What do you want consumers to take away from this collection?
We want to reinforce how current the Coca‑Cola bottle still is today with both young people and people who have known the brand for many years. When the bottle originally launched 100 years ago, it was purposefully disruptive and an inspirational piece of design at the time… enabling Coca‑Cola to stand out from the competition. So there was a clear commercial mindset driving it. But over time, the bottle and more importantly the brand it represented became inspiring to others because people connected to it on an emotional level. Coca‑Cola as a beverage has stayed relevant largely because of its delicious taste – and the brand continues to resonate thanks to its rich visual iconography like the Coke logo and its signature Coke red colour – but the contour-shaped Coke bottle is something you can recognise simply by touch and feel. It perfectly combines form and function and is arguably one of the most successful commercial designs of all time.
How did the artists you reached out to respond?

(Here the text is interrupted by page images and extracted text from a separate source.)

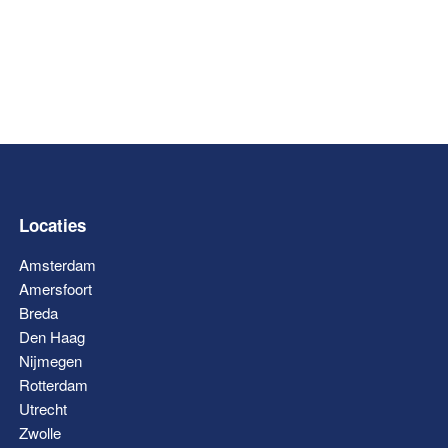
Locaties
Amsterdam
Amersfoort
Breda
Den Haag
Nijmegen
Rotterdam
Utrecht
Zwolle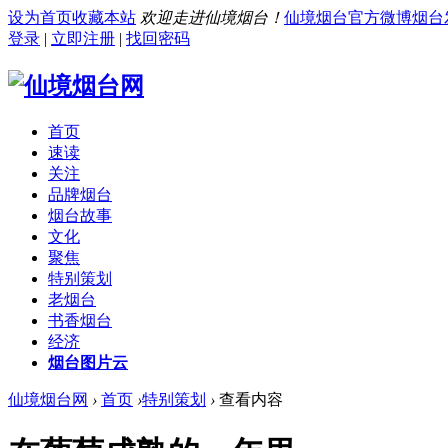
设为首页
收藏本站
欢迎走进仙境烟台！
仙境烟台官方微博
烟台
登录
|
立即注册
|
找回密码
首页
速读
关注
品牌烟台
烟台故事
文化
聚焦
特别策划
老烟台
书香烟台
经济
烟台图片云
仙境烟台网
›
首页
›
特别策划
›
查看内容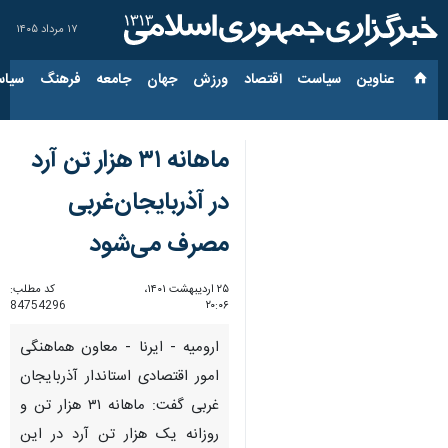
۱۷ مرداد ۱۴۰۵
عناوین‌
سیاست
اقتصاد
ورزش
جهان
جامعه
فرهنگ
سیاس
ماهانه ۳۱ هزار تن آرد
در آذربایجان‌غربی
مصرف می‌شود
۲۵ اردیبهشت ۱۴۰۱،
کد مطلب:
84754296
۲۰:۰۶
ارومیه - ایرنا - معاون هماهنگی
امور اقتصادی استاندار آذربایجان
غربی گفت: ماهانه ۳۱ هزار تن و
روزانه یک‌ هزار تن آرد در این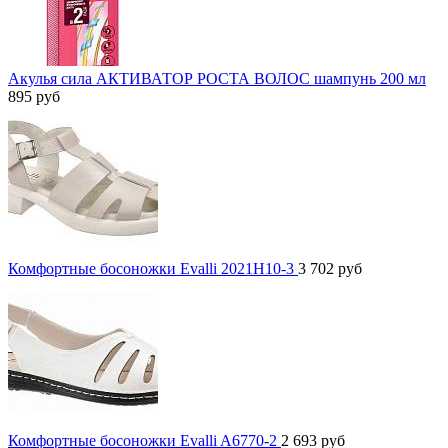
Акулья сила АКТИВАТОР РОСТА ВОЛОС шампунь 200 мл
895
руб
Комфортные босоножки Evalli 2021H10-3
3 702
руб
Комфортные босоножки Evalli A6770-2
2 693
руб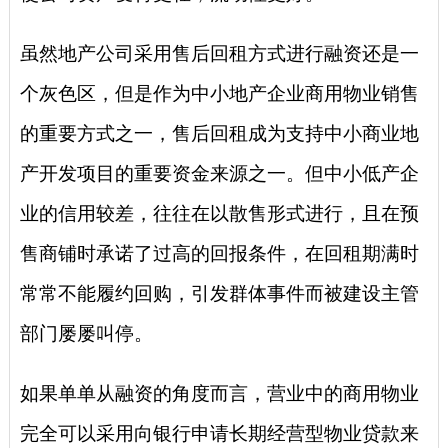
虽然地产公司采用售后回租方式进行融资还是一
个灰色区，但是作为中小地产企业商用物业销售
的重要方式之一，售后回租成为支持中小商业地
产开发项目的重要资金来源之一。但中小低产企
业的信用较差，往往在以散售形式进行，且在预
售商铺时承诺了过高的回报条件，在回租期满时
常常不能履约回购，引发群体事件而被建设主管
部门屡屡叫停。
如果单单从融资的角度而言，营业中的商用物业
完全可以采用向银行申请长期经营型物业贷款来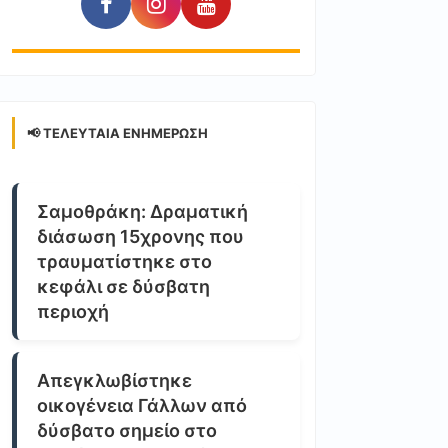
📢 ΤΕΛΕΥΤΑΊΑ ΕΝΗΜΈΡΩΣΗ
Σαμοθράκη: Δραματική
διάσωση 15χρονης που
τραυματίστηκε στο
κεφάλι σε δύσβατη
περιοχή
Απεγκλωβίστηκε
οικογένεια Γάλλων από
δύσβατο σημείο στο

The design community embraced the challenge in a way we didn’t expect. At first we were a bit concerned because we were asking professionals to engage in a project that was not initially a commercial assignment. But we live in a world where collaboration is key. We approached individuals who could recognise the creative potential of the Coke bottle and be inspired to use it to create a unique piece of art. We invited designers for their love of design and their own personal connection to the brand. The artists we heard back from range in age from early-20s to late-70s who are separated by two generations yet share a passion for the Coke bottle. When the work started to come in and we were able to hang these pieces and see them side by side, the breadth and diversity literally blew us away.
Will the project extend beyond the Coke Bottle 100 campaign?
Absolutely. The limited-edition posters in the exhibition are not the end of the line. And the fact that there are a finite number of gallery spots and pages in the book doesn’t mean we’re finished. We see the potential for hundreds and hundreds of pieces, and this work will hopefully inspire future packaging, equipment, licensing opportunities and more. Like the Coke bottle itself, the creative idea can recycle itself again and again in new areas and with new designers with their individual styles. For example, the famous “Lady in Red” poster from the Coke Archives inspired an amazing reinterpretation from one of our designers. And that interpretation is now inspiring our industrial design and innovation teams we hope to be able to talk about soon. This project has neither a deadline nor a cap.